We may seek to commercialize our products in international markets on our own or with the help of partners. Outside the United States, we may commercialize a product only if we receive a marketing authorization and, in many cases, pricing approval, from the appropriate regulatory authorities, whose approval processes include all of the risks associated with the FDA’s approval process, and, in some cases, additional risks. The approval procedure varies among countries and can involve additional testing. The time required to obtain approval may differ from that required to obtain FDA approval. Although approval by the FDA does not ensure approval by regulatory authorities in other countries, and approval by one foreign regulatory authority does not ensure approval by regulatory authorities in other foreign countries or by the FDA, failure or delay in obtaining regulatory approval in one country may have a negative effect on the regulatory process in others. We may not be able to file for regulatory approvals and may not receive necessary approvals to commercialize our product candidates in any foreign market. Although we have received Orphan Drug designation in the EU of Korlym to treat patients with Cushing’s syndrome, we are not currently seeking any foreign approvals.

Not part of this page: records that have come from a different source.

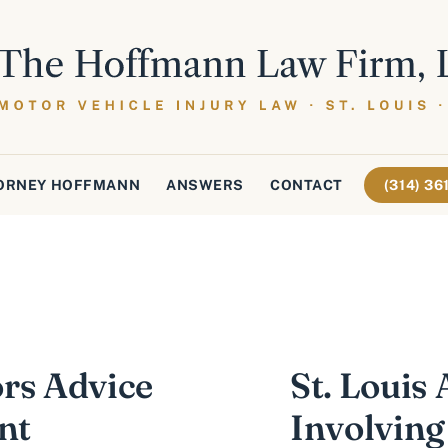
ORNEY HOFFMANN
ANSWERS
CONTACT
(314) 3
rs Advice
St. Louis
nt
Involving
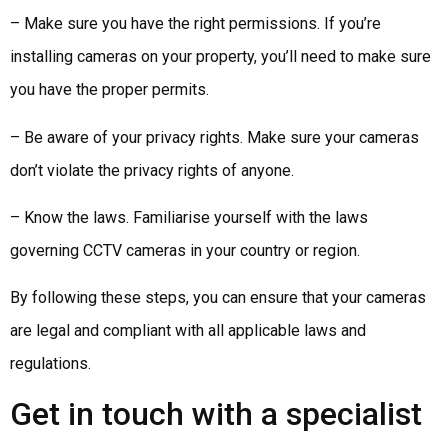
– Make sure you have the right permissions. If you’re
installing cameras on your property, you’ll need to make sure
you have the proper permits.
– Be aware of your privacy rights. Make sure your cameras
don’t violate the privacy rights of anyone.
– Know the laws. Familiarise yourself with the laws
governing CCTV cameras in your country or region.
By following these steps, you can ensure that your cameras
are legal and compliant with all applicable laws and
regulations.
Get in touch with a specialist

We face competition from companies with financial, technical and marketing resources substantially greater than our own.
The biotechnology and pharmaceutical industries are intensely competitive and subject to rapid and significant technological change. Our present and potential competitors include major pharmaceutical companies, specialized pharmaceutical firms, universities and public and private research institutions. These competitors may develop and commercialize medications that are superior to and less expensive than ours. We expect competition to intensify as technical advances are made.

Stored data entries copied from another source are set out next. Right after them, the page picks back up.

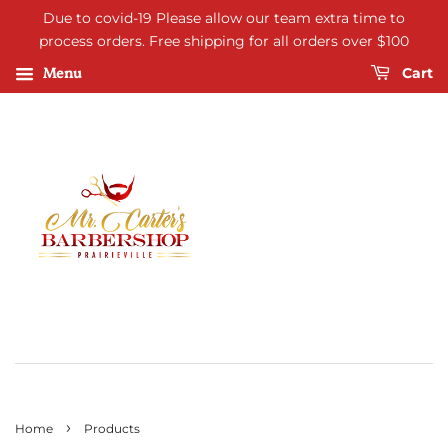
Due to covid-19 Please allow our team extra time to
process orders. Free shipping for all orders over $100
Menu
Cart
›
Home
Products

Many of our competitors and potential competitors have greater experience, more financial and marketing resources and larger research and development staffs than we do. In addition, many of them, either alone or together with their collaborative partners, have significantly greater experience than we do in drug development, obtaining regulatory approvals, manufacturing and commercializing products. They may develop drugs that are superior to our product candidates, which could render our product candidates obsolete or non-competitive.
Our efforts to discover, develop and commercialize product candidates beyond Korlym for the treatment of patients with Cushing’s syndrome are at an early stage and we may fail to successfully commercialize any of them.

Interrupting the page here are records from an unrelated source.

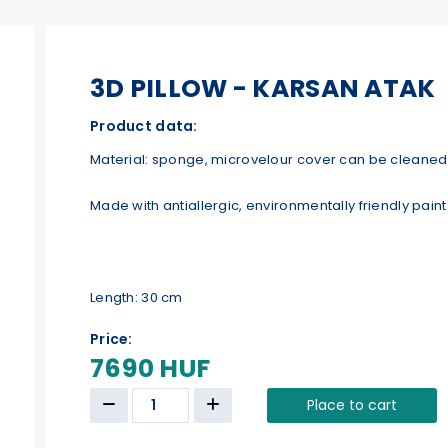
3D PILLOW - KARSAN ATAK
Product data:
Material: sponge, microvelour cover can be cleaned 
Made with antiallergic, environmentally friendly paint
Length: 30 cm
Price:
7690 HUF
Place to cart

To develop additional sources of revenue, we must develop new product candidates or new therapeutic uses for Korlym. Cortisol modulators may not be effective to treat any other disorders. We could discover that cortisol modulators have unacceptable side effects or are otherwise not safe. Due to the potential for lack of efficacy and side effects inherent in novel compounds and in new uses for existing medications, we are developing multiple compounds, which will increase our rate of spending, with no assurance that we will be successful in developing drugs that are safe and effective.
We only have significant clinical and commercial experience with mifepristone, the active ingredient in Korlym, and we may determine that mifepristone is not desirable for uses other than for the treatment of patients with Cushing’s syndrome. The compounds developed pursuant to our early discovery, preclinical and clinical research programs may fail to become approved medications, no matter how much management time and money we spend on their development. After a product candidate is identified, we may abandon further development efforts after expending significant expense and time due to financial constraints, concerns over safety or efficacy, marketing considerations, manufacturing difficulties or other reasons. Moreover, governmental authorities may enact new legislation or regulations that limit or restrict our development efforts. If we are unable to successfully discover and commercialize new uses for cortisol modulators, we may be unable to generate sufficient revenue to support our operations.
We will need to increase the size of our organization and we may experience difficulties in managing growth.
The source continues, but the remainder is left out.